For each of the mappings f given in Excercise 1, determine whether f has a left inverse. Exhibit a left inverse whenever one exists

b. $\displaystyle f(x) = 3x$

I know the function is one to one and has a left inverse as follows

$\displaystyle \begin{array}{rl}

f(m) = f(n) \implies & 3m = 3n\\

\implies & m = n \end{array}$

Based on the lemma we have (lemma 1.24 in our book we know the following)

If there is an element $\displaystyle y \in Z$ such that $\displaystyle f(y)=x$, then $\displaystyle g(x)= y$.

$\displaystyle f(x) = 3x$

$\displaystyle f(y) = 3y$

$\displaystyle x = 3y$

$\displaystyle \frac{x}{3} = y$

$\displaystyle g(x) = \frac{x}{3}$

Now I know that is the inverse of the function but is that the inverse only when x is a multiple of 3? and it's an arbitrary $\displaystyle a_{0}$ for all other conditions? How would I write that ...

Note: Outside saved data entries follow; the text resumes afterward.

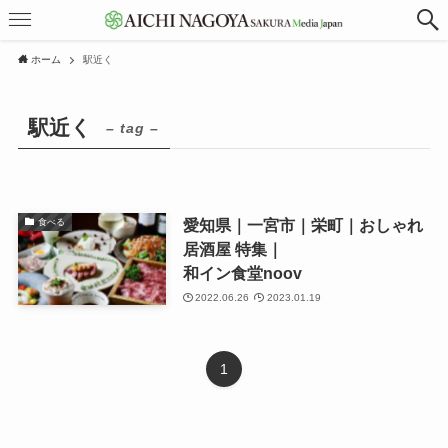
ホーム
駅近く
駅近く
– tag –
愛知県｜一宮市｜栄町｜おしゃれ
食べる
居酒屋 特集｜
和イン食堂noov
2022.06.26
2023.01.19
1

A left inverse $\displaystyle g: Z \rightarrow Z$ is $\displaystyle \[ g(x) = \left\{ \begin{array}{ll}

\frac{x}{3} & \mbox{if x is a multiple of 3}\\

1 & \mbox{if x is not a multiple of 3}\end{array} \right. \]$

As you can see the problem is essentially solved it's more or less how do I format my answer that would be expected by a professor when I take this course next semester.